Feature Queryedit

The feature query is a specialized query that only works on feature fields and feature_vector fields. Its goal is to boost the score of documents based on the values of numeric features. It is typically put in a should clause of a bool query so that its score is added to the score of the query.

Compared to using function_score or other ways to modify the score, this query has the benefit of being able to efficiently skip non-competitive hits when track_total_hits is set to false. Speedups may be spectacular.

Here is an example that indexes various features: - pagerank, a measure of the importance of a website, - url_length, the length of the url, which typically correlates negatively with relevance, - topics, which associates a list of topics with every document alongside a measure of how well the document is connected to this topic.

Then the example includes an example query that searches for "2016" and boosts based or pagerank, url_length and the sports topic.

PUT test?include_type_name=true
{
  "mappings": {
    "_doc": {
      "properties": {
        "pagerank": {
          "type": "feature"
        },
        "url_length": {
          "type": "feature",
          "positive_score_impact": false
        },
        "topics": {
          "type": "feature_vector"
        }
      }
    }
  }
}

PUT test/_doc/1
{
  "url": "http://en.wikipedia.org/wiki/2016_Summer_Olympics",
  "content": "Rio 2016",
  "pagerank": 50.3,
  "url_length": 42,
  "topics": {
    "sports": 50,
    "brazil": 30
  }
}

PUT test/_doc/2
{
  "url": "http://en.wikipedia.org/wiki/2016_Brazilian_Grand_Prix",
  "content": "Formula One motor race held on 13 November 2016 at the Autódromo José Carlos Pace in São Paulo, Brazil",
  "pagerank": 50.3,
  "url_length": 47,
  "topics": {
    "sports": 35,
    "formula one": 65,
    "brazil": 20
  }
}

PUT test/_doc/3
{
  "url": "http://en.wikipedia.org/wiki/Deadpool_(film)",
  "content": "Deadpool is a 2016 American superhero film",
  "pagerank": 50.3,
  "url_length": 37,
  "topics": {
    "movies": 60,
    "super hero": 65
  }
}

POST test/_refresh

GET test/_search
{
  "query": {
    "bool": {
      "must": [
        {
          "match": {
            "content": "2016"
          }
        }
      ],
      "should": [
        {
          "feature": {
            "field": "pagerank"
          }
        },
        {
          "feature": {
            "field": "url_length",
            "boost": 0.1
          }
        },
        {
          "feature": {
            "field": "topics.sports",
            "boost": 0.4
          }
        }
      ]
    }
  }
}

Supported functionsedit

The feature query supports 3 functions in order to boost scores using the values of features.

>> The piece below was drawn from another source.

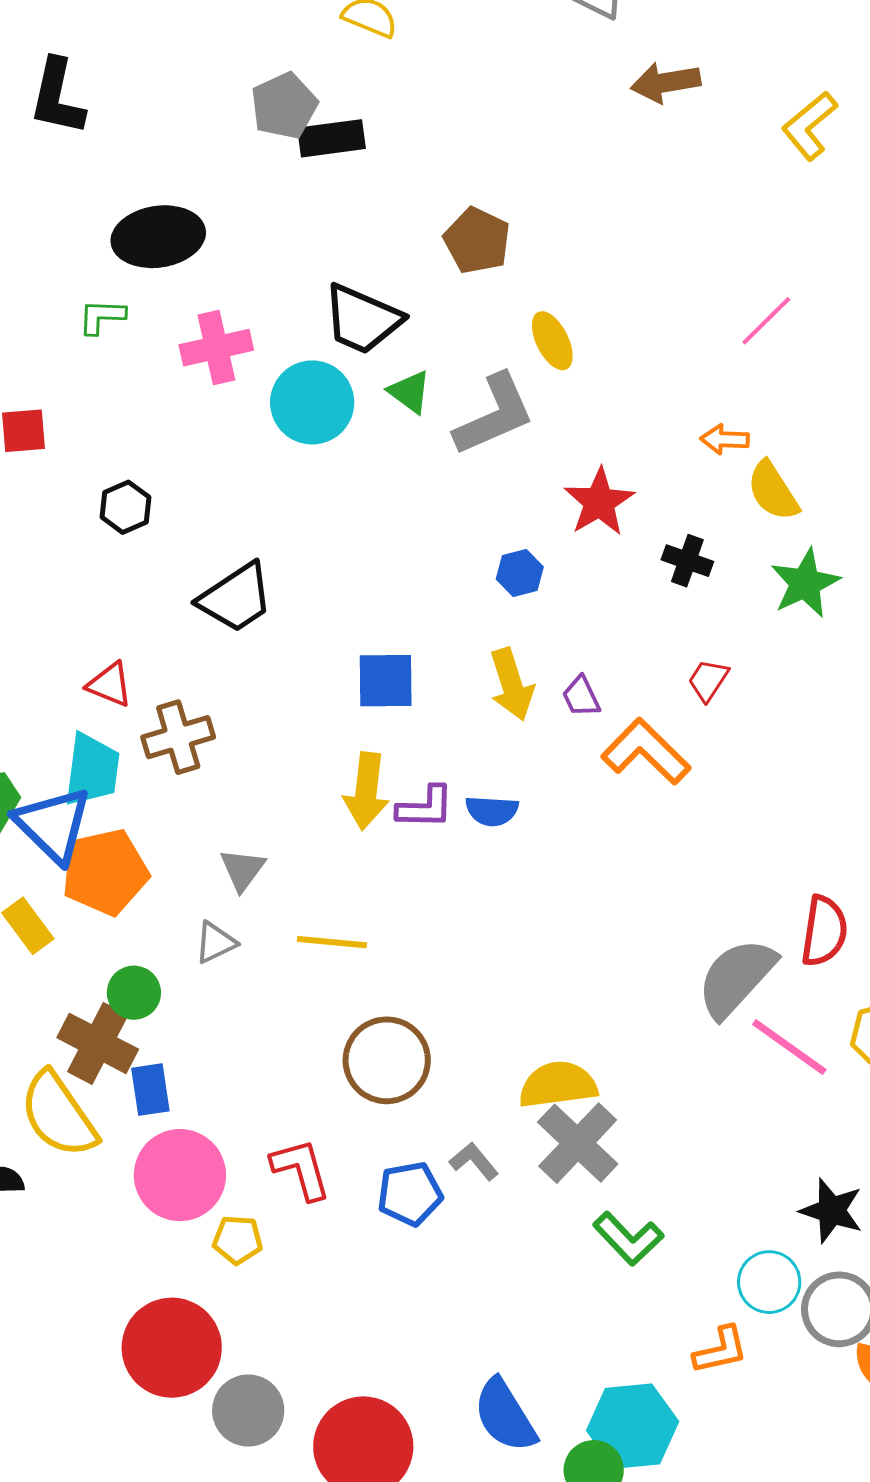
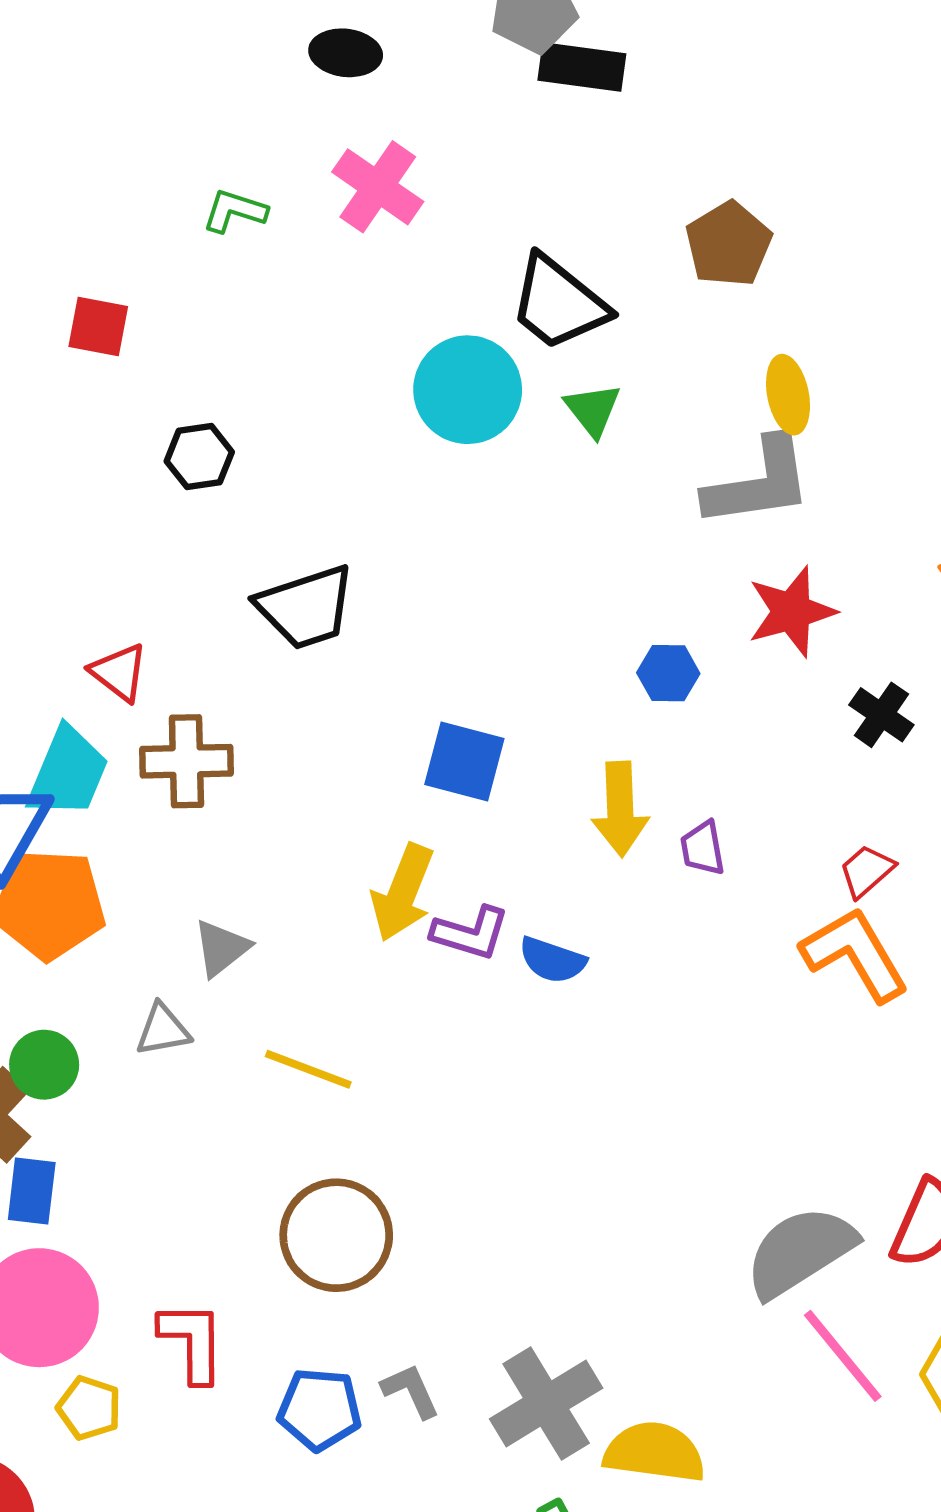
black ellipse: (158, 237) -> (346, 53), moved, size x0.6
pink cross: (216, 348) -> (378, 187), moved, turned 32
gray L-shape: (494, 415) -> (759, 483), moved
orange L-shape: (646, 752) -> (855, 954), moved
yellow semicircle: (558, 1085) -> (654, 1452), moved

If you do not know where to start, we recommend that you start with the saturation function, which is the default when no function is provided.

Saturationedit

This function gives a score that is equal to S / (S + pivot) where S is the value of the feature and pivot is a configurable pivot value so that the result will be less than 0.5 if S is less than pivot and greater than 0.5 otherwise. Scores are always is (0, 1).

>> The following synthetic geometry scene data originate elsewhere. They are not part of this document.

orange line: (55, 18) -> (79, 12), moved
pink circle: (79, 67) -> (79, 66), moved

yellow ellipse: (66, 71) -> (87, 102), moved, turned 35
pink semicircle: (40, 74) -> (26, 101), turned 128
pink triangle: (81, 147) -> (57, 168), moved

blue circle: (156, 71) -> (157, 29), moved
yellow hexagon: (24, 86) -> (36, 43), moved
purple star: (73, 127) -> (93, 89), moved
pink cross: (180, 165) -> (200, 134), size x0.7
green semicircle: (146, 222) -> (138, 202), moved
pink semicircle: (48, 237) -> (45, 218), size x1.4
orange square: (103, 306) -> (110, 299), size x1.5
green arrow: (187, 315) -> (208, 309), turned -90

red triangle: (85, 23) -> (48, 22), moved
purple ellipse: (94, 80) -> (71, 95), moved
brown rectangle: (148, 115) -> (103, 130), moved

If the feature has a negative score impact then the function will be computed as pivot / (S + pivot), which decreases when S increases.

GET test/_search
{
  "query": {
    "feature": {
      "field": "pagerank",
      "saturation": {
        "pivot": 8
      }
    }
  }
}

If pivot is not supplied then Elasticsearch will compute a default value that will be approximately equal to the geometric mean of all feature values that exist in the index. We recommend this if you haven’t had the opportunity to train a good pivot value.

GET test/_search
{
  "query": {
    "feature": {
      "field": "pagerank",
      "saturation": {}
    }
  }
}

Logarithmedit

This function gives a score that is equal to log(scaling_factor + S) where S is the value of the feature and scaling_factor is a configurable scaling factor. Scores are unbounded.

This function only supports features that have a positive score impact.

GET test/_search
{
  "query": {
    "feature": {
      "field": "pagerank",
      "log": {
        "scaling_factor": 4
      }
    }
  }
}

Sigmoidedit

This function is an extension of saturation which adds a configurable exponent. Scores are computed as S^exp^ / (S^exp^ + pivot^exp^). Like for the saturation function, pivot is the value of S that gives a score of 0.5 and scores are in (0, 1).

exponent must be positive, but is typically in [0.5, 1]. A good value should be computed via training. If you don’t have the opportunity to do so, we recommend that you stick to the saturation function instead.

GET test/_search
{
  "query": {
    "feature": {
      "field": "pagerank",
      "sigmoid": {
        "pivot": 7,
        "exponent": 0.6
      }
    }
  }
}